View Source On Gitee

torch.distributed.all_gather

torch.distributed.all_gather(
    tensor_list,
    tensor,
    group=None,
    async_op=False
)

For more information, see torch.distributed.all_gather.

mindspore.communication.comm_func.all_gather_into_tensor

mindspore.communication.comm_func.all_gather_into_tensor(
    tensor,
    group=None,
    async_op=False
)

For more information, see mindspore.communication.comm_func.all_gather_into_tensor.

Differences

PyTorch: The inputs of this interface are the input tensor tensor, the communication group group and the async op flag async_op. The result after all_gather op is tensor_list, whose type is list[Tensor] and the length is the number of devices in the communication group. The return is an async work handle if async_op=True, otherwise is None.

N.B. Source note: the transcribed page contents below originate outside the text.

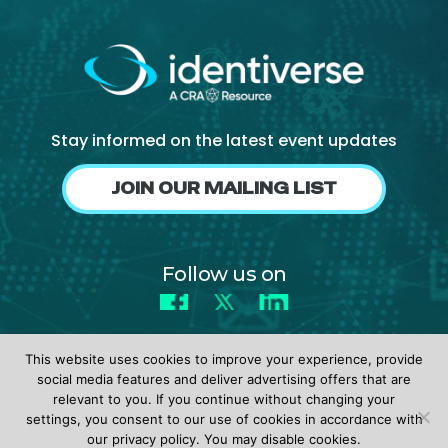
About Us
Mobile App
Advisory Board
Blog
Stay informed on the latest event updates
Media
JOIN OUR MAILING LIST
FAQ
Follow us on
Facebook
X
LinkedIn
This website uses cookies to improve your experience, provide
social media features and deliver advertising offers that are
relevant to you. If you continue without changing your
settings, you consent to our use of cookies in accordance with
© 2026 identiverse •
Privacy Policy
•
Terms of Use
our privacy policy. You may disable cookies.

MindSpore: The inputs of this interface are the input tensor tensor, the communication group group and the async op flag async_op. The first dimension of the output tensor is the number of devices N in the communication domain, and the rest of the dimensions is the same as the input tensor, rather than outputting list[Tensor] as the PyTorch interface does. Another return is an async work handle if async_op=True, otherwise is None.

Class

Sub-class

PyTorch

MindSpore

Difference

Parameters

Parameter 1

tensor_list

-

PyTorch: the output after all_gather. MindSpore does not have this parameter.

Parameter 2

tensor

tensor

No difference

Parameter 3

group

group

No difference

Parameter 4

async_op

async_op

No difference

Returns

Single return

async_work_handle

tuple(tensor, CommHandle)

PyTorch: An async work handle, if async_op is set to True. None, if not async_op or if not part of the group.
MindSpore: returns a tuple. The tuple contains an output tensor after all_gather_into_tensor operation and an async work handle CommHandle. When async_op is False, the CommHandle will be None.